Encore une fois, j'ai pas les réponses, j'aimerais juste que ceux qui prétendent choisir un camps dans la lutte mémorielle autour du Castrisme soit moins prompt à la sentence et un peu plus à l'interrogation sachant que l'histoire n'a pas rendu son verdict et que même quand elle le fera, ça sera à chacun d'en tirer une position morale.
Je sais ça fait très préchi-précha et eaux tièdes comme position, mais ça m'agace de voir trop de personne oublier qu'il fut un dictateur pour vanter son bilan social et trop de personne oublier qu'il fut un dirigeant cubain en pleine guerre froide quand il s'agit de le condamner. Même si à titre personnel, étant démocrate, j'aurais du mal à l'absoudre, quand bien même son bilan serait aussi mirifique que nous le vante la propagande d'Etat cubain.
ma question (vraiment innocente) est : Est il plus efficace en histoire de choisir une grille de lecture "majoritaire" plutôt que d'avoir plusieurs grilles de lecture que l'on applique suivant le contexte, point de vue ?
Comme dit au dessus, il y a un vieux débat en science humaine, pour savoir si l'individu est acteur ou pas et donc si les sociétés doivent être vu comme une somme d'individu dont le collectif est une propriété émergente ou si elles sont un élément à la base émergeant, mais qui a si bien conditionnés les individus que leurs individualités peut être considéré négligeable et la société prise comme un ensemble.
Les deux approches ont leurs adeptes dans toutes les sciences humaines, avec des résultats des deux cotés, donc il n'y a pas vraiment de grille de lecture parfaite. Pour l'histoire spécifiquement, par exemple, les historiens annalistes en France (héritiers de l'histoire marxiste et inspiré à la base par la naissance de la sociologie et de l'économie comme science sociale) sont plutôt dans une approche "majoritaire", où l'individu est un point dans la foule et où c'est la foule qu'on étudie pour faire l'histoire, en mettant l'évènement comme le degré le plus petit de l'étude et le temps long, celui de la géographie et des civilisations, au sommet, avec entre les deux le temps des sociétés, un temps plus sociologique, chaque niveau contraignant le suivant, si bien que l'évènement n'est que d'une importance très relative face aux invariants du temps long.

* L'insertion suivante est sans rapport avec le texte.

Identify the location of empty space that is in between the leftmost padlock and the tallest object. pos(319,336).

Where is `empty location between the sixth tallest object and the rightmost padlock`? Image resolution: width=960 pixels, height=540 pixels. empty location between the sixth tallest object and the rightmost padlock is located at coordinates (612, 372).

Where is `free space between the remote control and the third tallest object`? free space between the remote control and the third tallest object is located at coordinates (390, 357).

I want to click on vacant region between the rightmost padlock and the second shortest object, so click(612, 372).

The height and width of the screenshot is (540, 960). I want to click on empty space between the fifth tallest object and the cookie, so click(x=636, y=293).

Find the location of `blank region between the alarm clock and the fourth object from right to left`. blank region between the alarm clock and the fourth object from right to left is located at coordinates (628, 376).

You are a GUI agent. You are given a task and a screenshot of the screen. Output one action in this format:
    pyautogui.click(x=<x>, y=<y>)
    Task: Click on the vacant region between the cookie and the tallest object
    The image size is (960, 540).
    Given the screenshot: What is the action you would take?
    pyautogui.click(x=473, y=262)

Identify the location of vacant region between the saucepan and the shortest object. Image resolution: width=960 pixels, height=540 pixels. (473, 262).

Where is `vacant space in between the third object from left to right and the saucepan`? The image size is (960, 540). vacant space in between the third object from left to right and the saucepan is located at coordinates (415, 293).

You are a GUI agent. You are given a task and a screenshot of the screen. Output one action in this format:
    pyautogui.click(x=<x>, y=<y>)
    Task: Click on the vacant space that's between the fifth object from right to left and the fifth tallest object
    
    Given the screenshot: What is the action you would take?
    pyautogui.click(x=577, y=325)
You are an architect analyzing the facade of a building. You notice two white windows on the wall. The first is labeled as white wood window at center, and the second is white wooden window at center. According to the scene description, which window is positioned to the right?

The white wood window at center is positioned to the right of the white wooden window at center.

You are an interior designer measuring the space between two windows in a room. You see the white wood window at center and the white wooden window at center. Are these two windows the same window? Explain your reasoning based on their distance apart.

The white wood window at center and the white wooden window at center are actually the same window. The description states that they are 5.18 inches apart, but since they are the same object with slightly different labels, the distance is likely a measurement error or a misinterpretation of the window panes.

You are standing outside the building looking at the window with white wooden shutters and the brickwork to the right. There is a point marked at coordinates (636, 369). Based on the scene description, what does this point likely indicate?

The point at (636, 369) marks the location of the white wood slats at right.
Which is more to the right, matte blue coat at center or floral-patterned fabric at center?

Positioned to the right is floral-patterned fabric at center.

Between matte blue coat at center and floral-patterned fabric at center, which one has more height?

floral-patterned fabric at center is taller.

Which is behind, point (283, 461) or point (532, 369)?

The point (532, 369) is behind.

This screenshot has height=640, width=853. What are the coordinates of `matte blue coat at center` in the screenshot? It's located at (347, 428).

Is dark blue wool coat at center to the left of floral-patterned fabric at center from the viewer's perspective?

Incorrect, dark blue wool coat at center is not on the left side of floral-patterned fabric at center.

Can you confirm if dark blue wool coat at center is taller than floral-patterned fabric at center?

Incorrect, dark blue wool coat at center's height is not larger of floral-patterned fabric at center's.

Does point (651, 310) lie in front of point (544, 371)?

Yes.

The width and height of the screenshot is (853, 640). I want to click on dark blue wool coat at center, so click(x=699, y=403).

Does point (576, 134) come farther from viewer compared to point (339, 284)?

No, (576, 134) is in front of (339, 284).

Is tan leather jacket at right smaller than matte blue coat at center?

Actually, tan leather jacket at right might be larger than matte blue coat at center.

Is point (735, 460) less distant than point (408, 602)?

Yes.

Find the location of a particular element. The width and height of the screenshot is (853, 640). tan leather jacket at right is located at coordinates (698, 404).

A l'inverse, d'autres courants, comme la micro-histoire (à l'origine italienne), inspirées par certaines méthodes de l'anthropologie et certains apports de l'archéologie, étudie plutôt les individualités comme témoin d'une époque et considère qu'il faut redonner du crédit à l'évènement comme élément signifiant.
A mon sens, il n'y a pas de meilleure approche, même si elles sont un peu contradictoire dans leurs principes et manière de voir l'histoire. Les deux ont des lacunes et des avantages, ça dépend du sujet d'étude et de l'angle de recherche. Ca dépend aussi grandement de l'abondance des sources.
Mais on s'éloigne un peu de Castro là

This is our faith and this is what distinguishes us from those who do not share our faith.
(John Flemming, Évêque irlandais, 3ème dan de tautologie, ceinture noire de truisme, champion des lapalissades anti-avortement.)